If a line of the data below holds the string "chuyển", copy it.

**** PROVIDED DATA ****

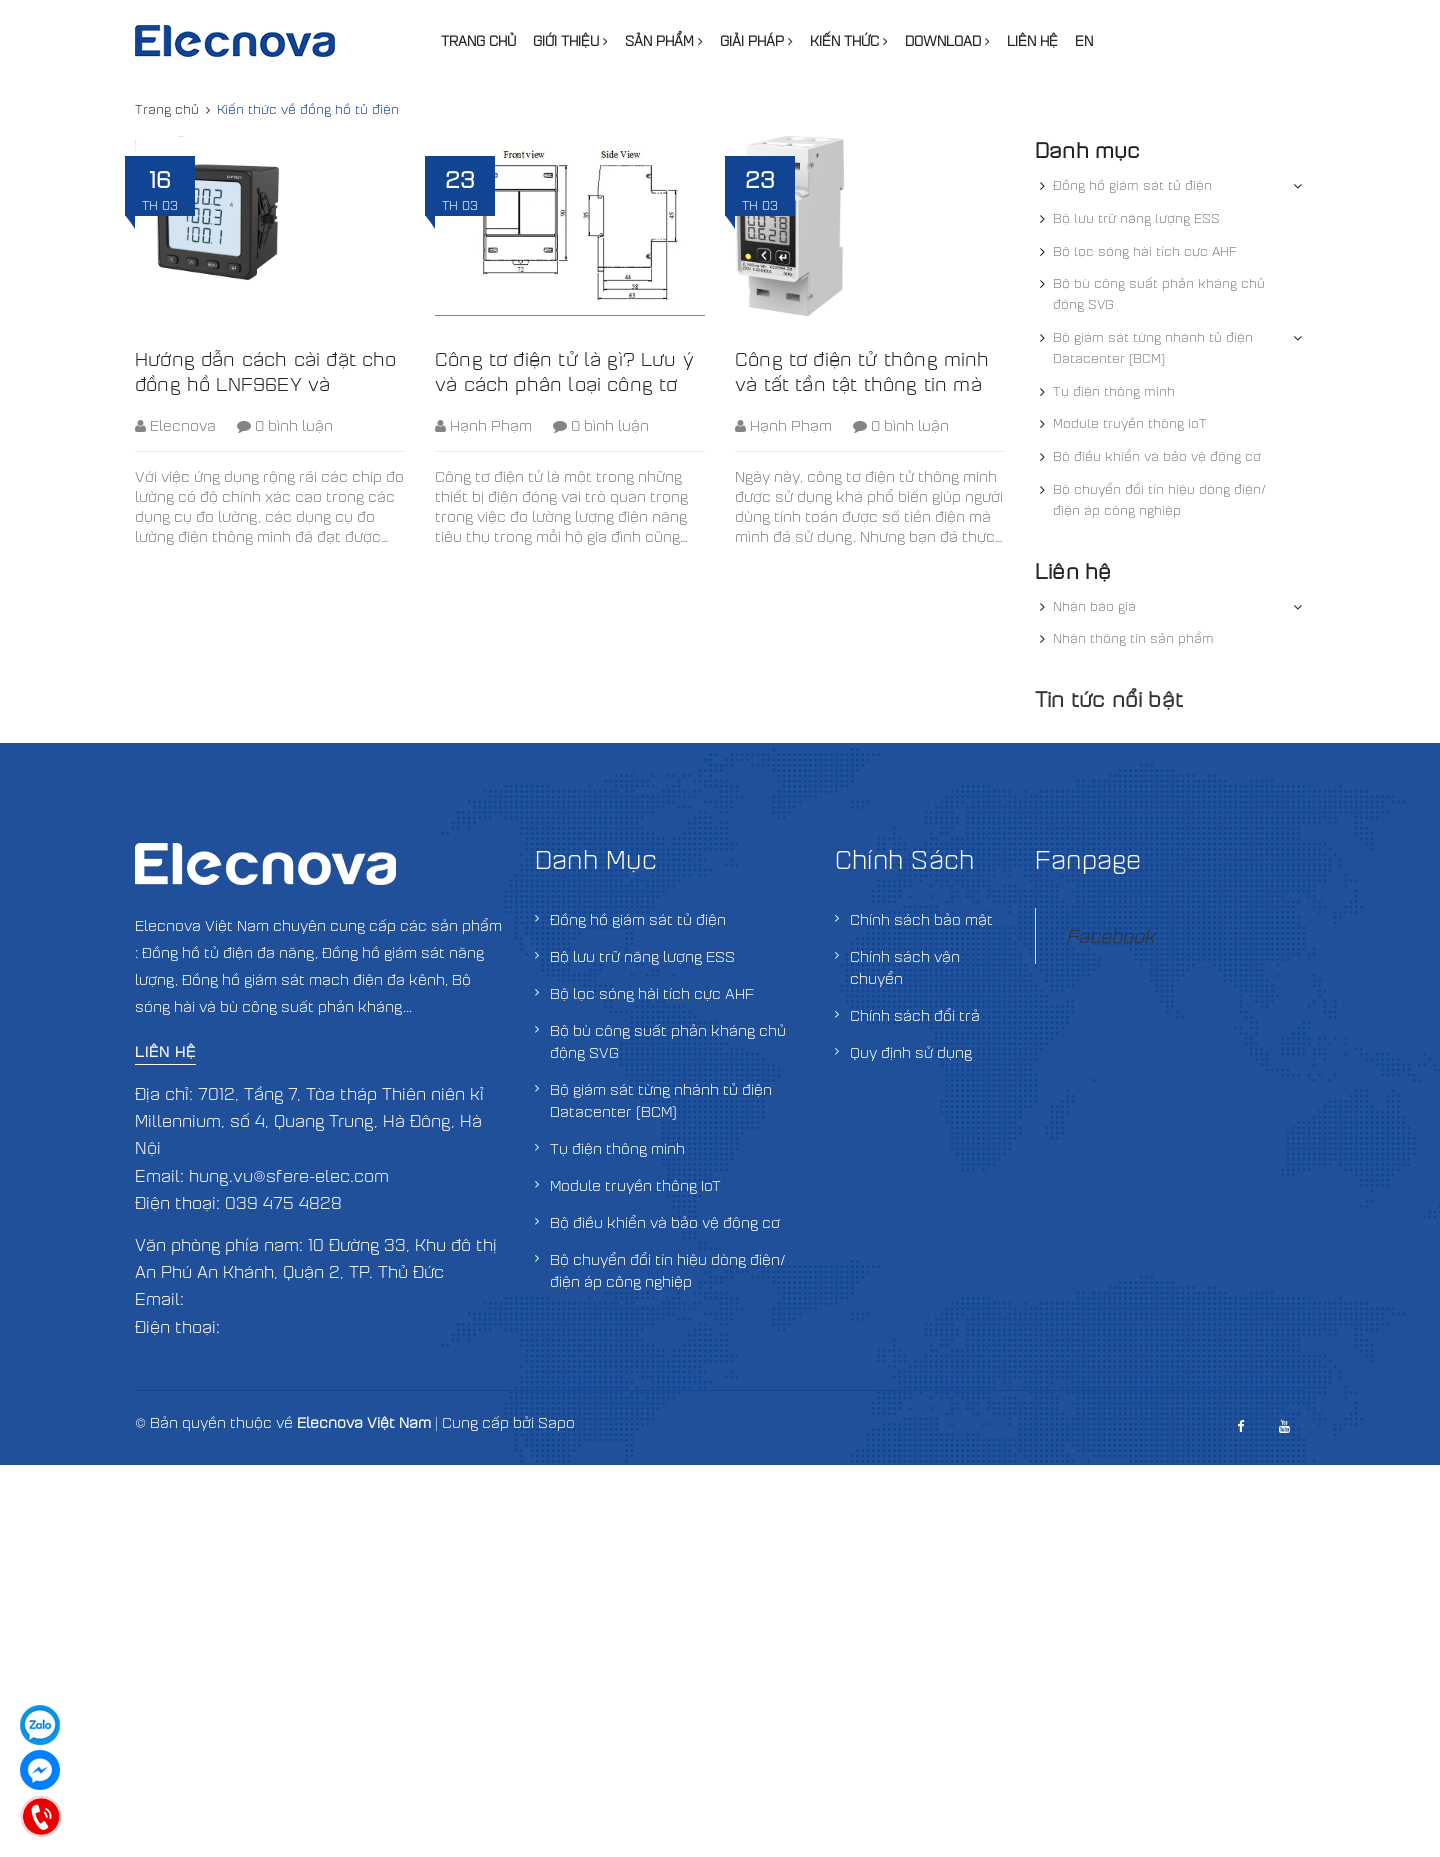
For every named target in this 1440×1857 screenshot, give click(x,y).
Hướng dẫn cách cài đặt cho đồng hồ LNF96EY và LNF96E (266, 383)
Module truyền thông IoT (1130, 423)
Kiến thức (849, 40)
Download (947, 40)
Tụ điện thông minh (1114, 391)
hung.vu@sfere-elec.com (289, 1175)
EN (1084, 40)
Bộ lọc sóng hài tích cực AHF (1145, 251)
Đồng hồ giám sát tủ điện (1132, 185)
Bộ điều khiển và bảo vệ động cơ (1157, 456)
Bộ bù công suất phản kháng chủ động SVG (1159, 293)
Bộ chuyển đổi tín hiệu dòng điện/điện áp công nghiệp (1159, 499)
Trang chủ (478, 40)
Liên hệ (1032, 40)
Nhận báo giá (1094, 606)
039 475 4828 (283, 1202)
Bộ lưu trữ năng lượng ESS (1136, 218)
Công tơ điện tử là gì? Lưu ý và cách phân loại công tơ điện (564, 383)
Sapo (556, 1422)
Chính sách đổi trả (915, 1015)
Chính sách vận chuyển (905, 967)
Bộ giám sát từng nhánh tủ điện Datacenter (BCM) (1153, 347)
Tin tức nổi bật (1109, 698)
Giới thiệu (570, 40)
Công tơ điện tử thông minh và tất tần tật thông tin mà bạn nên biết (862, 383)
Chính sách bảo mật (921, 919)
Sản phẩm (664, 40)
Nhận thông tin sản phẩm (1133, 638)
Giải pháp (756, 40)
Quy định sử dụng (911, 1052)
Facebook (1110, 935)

****
**** PROVIDED DATA ****

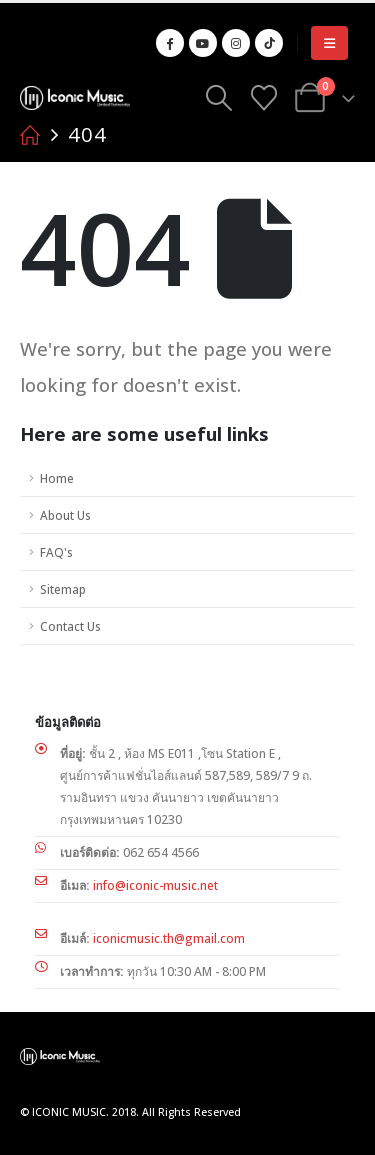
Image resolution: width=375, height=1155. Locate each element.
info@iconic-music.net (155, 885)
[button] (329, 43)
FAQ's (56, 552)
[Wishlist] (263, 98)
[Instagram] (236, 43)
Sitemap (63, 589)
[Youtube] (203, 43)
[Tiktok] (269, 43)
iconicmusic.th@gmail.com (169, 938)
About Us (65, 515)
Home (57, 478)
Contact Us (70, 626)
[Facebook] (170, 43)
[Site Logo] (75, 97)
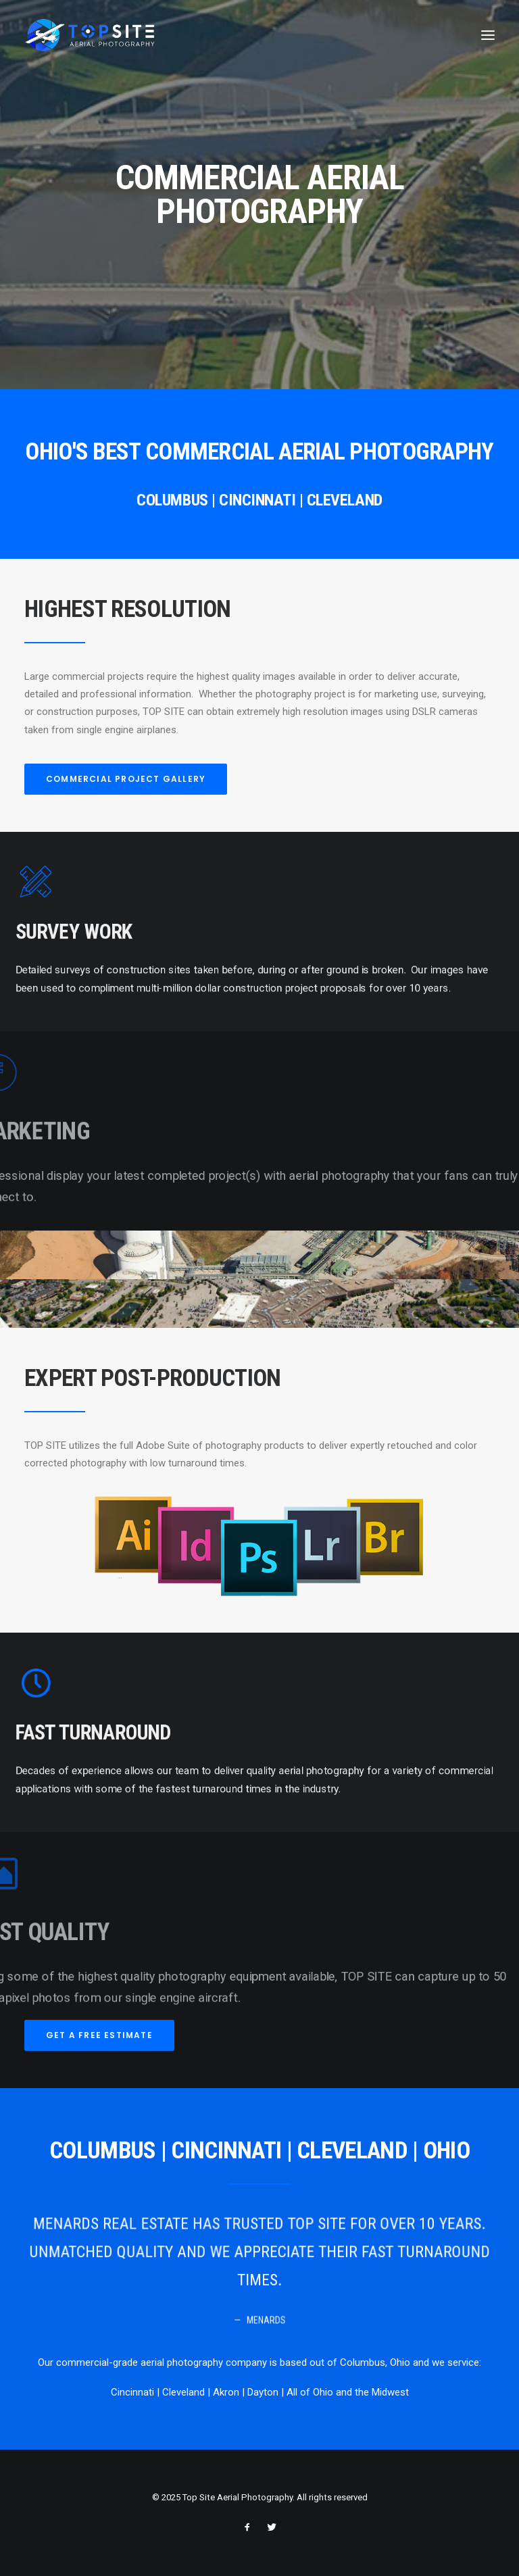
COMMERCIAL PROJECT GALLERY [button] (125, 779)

****

◆ ANSWER SPACE
Bộ chuyển đổi tín hiệu dòng điện/điện áp công nghiệp (1159, 499)
Chính sách vận chuyển (905, 967)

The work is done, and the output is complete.